Stored data entries
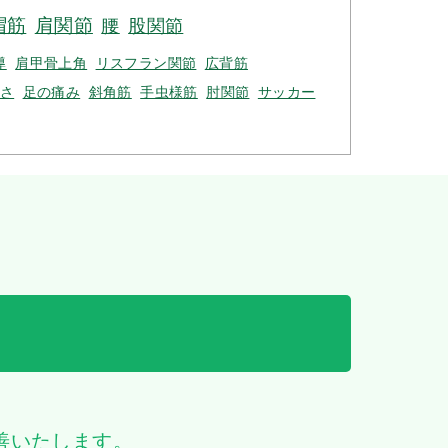
帽筋
肩関節
腰
股関節
導
肩甲骨上角
リスフラン関節
広背筋
さ
足の痛み
斜角筋
手虫様筋
肘関節
サッカー
善いたします。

• _WHAT YOU NEED TO DO_
What is needed is an exact repetition of every entry, without the pictures.

• _FINISHED EXERCISE_
帽筋
肩関節
腰
股関節
導
肩甲骨上角
リスフラン関節
広背筋
さ
足の痛み
斜角筋
手虫様筋
肘関節
サッカー
善いたします。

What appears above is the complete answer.